La CAPEB veut un maintien du taux réduit de TICPE pour le bâtiment

La suppression de cet avantage est prévue dans le projet de loi de finances pour 2019.

La confédération de l’artisanat et des petites entreprises du bâtiment (CAPEB) a demandé dans un communiqué, l’abandon de la suppression du taux réduit de la taxe intérieure de consommation sur les produits énergétiques (TICPE) sur le gazole non routier, pour les entreprises du bâtiment, des travaux publics et du paysage, laquelle est prévue dans le projet de loi de finances pour 2019. Cette décision est, selon la CAPEB, « dangereuse et injuste ». La confédération a via la plume de, son président, Patrick Liébus, écrit fin septembre au ministre de l'Action et des Comptes public, Gérald Darmanin. Le président de la CAPEB « soumettra au Sénat dans les prochains jours un amendement de suppression de l’article 19 du PLF2019, après l’avoir fait à l’Assemblée », indique la confédération.

Il faut dire que le carburant est un poste significatif dans les charges des entreprises artisanales du bâtiment qui disposent de véhicules ou d’engins de chantier. Aussi, cette suppression du taux réduit va une nouvelle fois les pénaliser. L’alignement de la fiscalité GNR (Gazole Non Routier) sur celle du gazole va, de fait, contribuer à générer « une hausse de prix de carburant de l’ordre de plus de 50 centimes d’euros par litre (soit plus de 50 %) ».

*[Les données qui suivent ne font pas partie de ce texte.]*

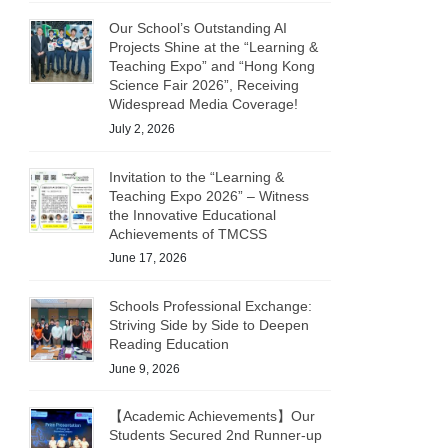
Our School’s Outstanding AI
Projects Shine at the “Learning &
Teaching Expo” and “Hong Kong
Science Fair 2026”, Receiving
Widespread Media Coverage!
July 2, 2026
Invitation to the “Learning &
Teaching Expo 2026” – Witness
the Innovative Educational
Achievements of TMCSS
June 17, 2026
Schools Professional Exchange:
Striving Side by Side to Deepen
Reading Education
June 9, 2026
【Academic Achievements】Our
Students Secured 2nd Runner-up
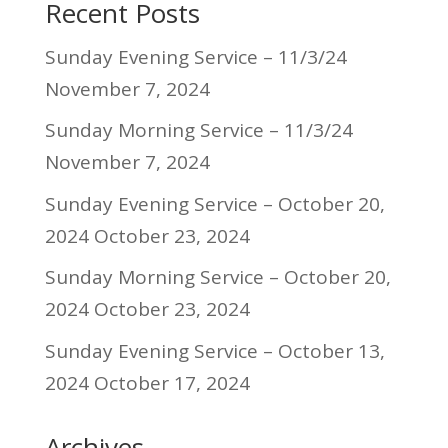
Recent Posts
Sunday Evening Service – 11/3/24
November 7, 2024
Sunday Morning Service – 11/3/24
November 7, 2024
Sunday Evening Service – October 20,
2024
October 23, 2024
Sunday Morning Service – October 20,
2024
October 23, 2024
Sunday Evening Service – October 13,
2024
October 17, 2024
Archives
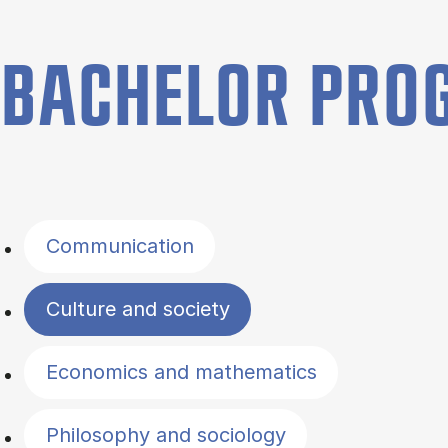
BACHELOR PR
Filter by topics
Communication
Culture and society
Economics and mathematics
Philosophy and sociology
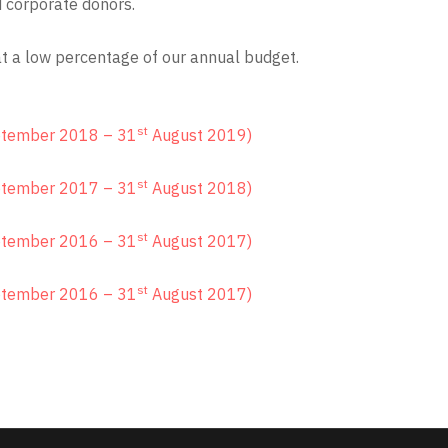
d corporate donors.
at a low percentage of our annual budget.
st
tember 2018 – 31
August 2019)
st
tember 2017 – 31
August 2018)
st
tember 2016 – 31
August 2017)
st
tember 2016 – 31
August 2017)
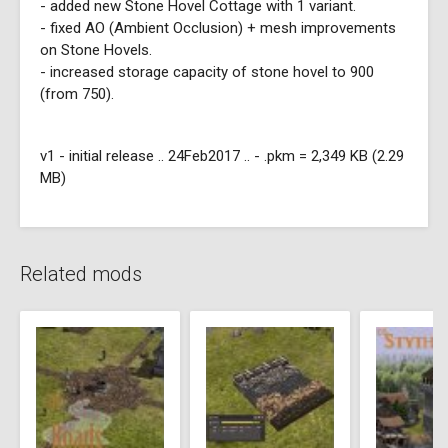
- added new Stone Hovel Cottage with 1 variant.
- fixed AO (Ambient Occlusion) + mesh improvements
on Stone Hovels.
- increased storage capacity of stone hovel to 900
(from 750).
v1 - initial release .. 24Feb2017 .. - .pkm = 2,349 KB (2.29
MB)
Related mods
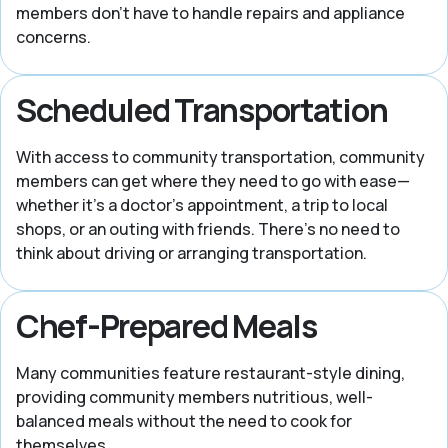
members don’t have to handle repairs and appliance
concerns.
Scheduled Transportation
With access to community transportation, community
members can get where they need to go with ease—
whether it’s a doctor’s appointment, a trip to local
shops, or an outing with friends. There’s no need to
think about driving or arranging transportation.
Chef-Prepared Meals
Many communities feature restaurant-style dining,
providing community members nutritious, well-
balanced meals without the need to cook for
themselves.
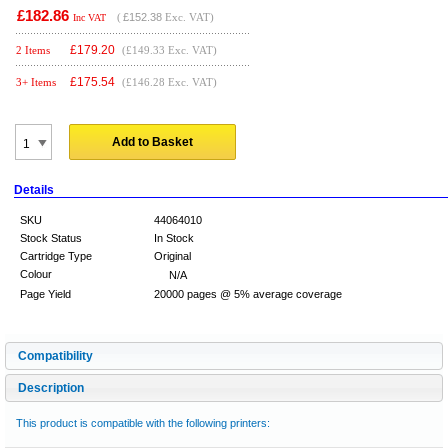
£182.86
(
£152.38
Exc. VAT)
Inc VAT
£
179.20
2 Items
(£149.33 Exc. VAT)
£
175.54
3+ Items
(£146.28 Exc. VAT)
Add to Basket
Details
SKU
44064010
Stock Status
In Stock
Cartridge Type
Original
Colour
N/A
Page Yield
20000 pages @ 5% average coverage
Compatibility
Description
This product is compatible with the following printers:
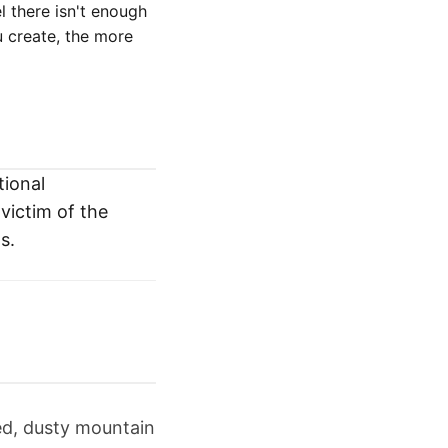
el there isn't enough
 create, the more
tional
victim of the
s.
ed, dusty mountain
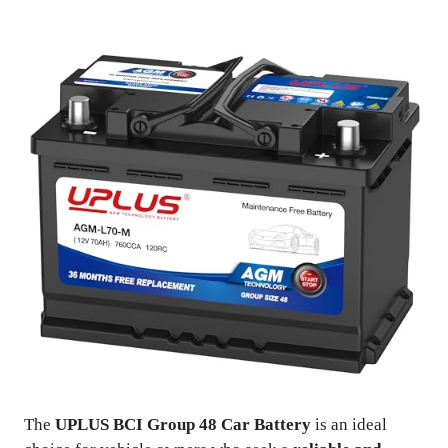
The
UPLUS BCI Group 48 Car Battery
is an ideal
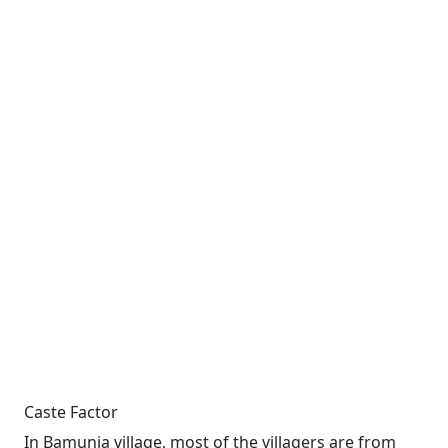
Caste Factor
In Bamunia village, most of the villagers are from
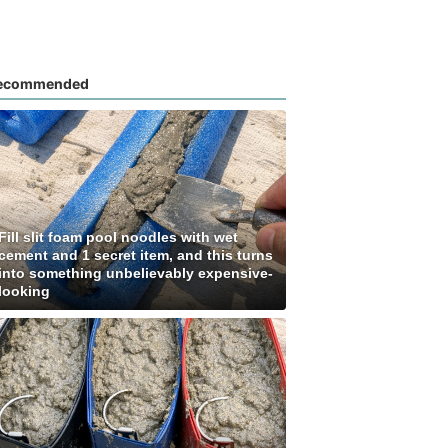
ecommended
Fill slit foam pool noodles with wet
cement and 1 secret item, and this turns
into something unbelievably expensive-
looking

« L’investissement que représente le matériel de chantier, les équipements et les véhicules pèse déjà fortement sur les petites entreprises du bâtiment, qui connaissent une santé encore fragile dans un environnement économique en demi-teinte. Cette mesure brutale et immédiate viendra sanctionner d’autant plus une grande partie d’entre elles. Elles n’auront d’autres choix que de rogner leur marge, ne pouvant imputer la hausse à des clients qui eux-mêmes rencontrent des difficultés en termes de pouvoir d’achat. C’est l’ensemble du secteur du bâtiment qui risque ainsi d’être fortement déstabilisé », note la CAPEB.

La CAPEB demande à l’État de s’engager

Si la mesure du PLF 2019 devait perdurer, la CAPEB demande aux pouvoirs publics de s’engager à ce que les recettes nouvelles ainsi engrangées par l’État soient effectivement entièrement consacrées à la transition énergétique de notre pays, et de prendre des dispositions pour permettre aux entreprises de répercuter cette hausse du GNR dans tous les marchés en cours, qu’une clause de révision ait été ou non prévue.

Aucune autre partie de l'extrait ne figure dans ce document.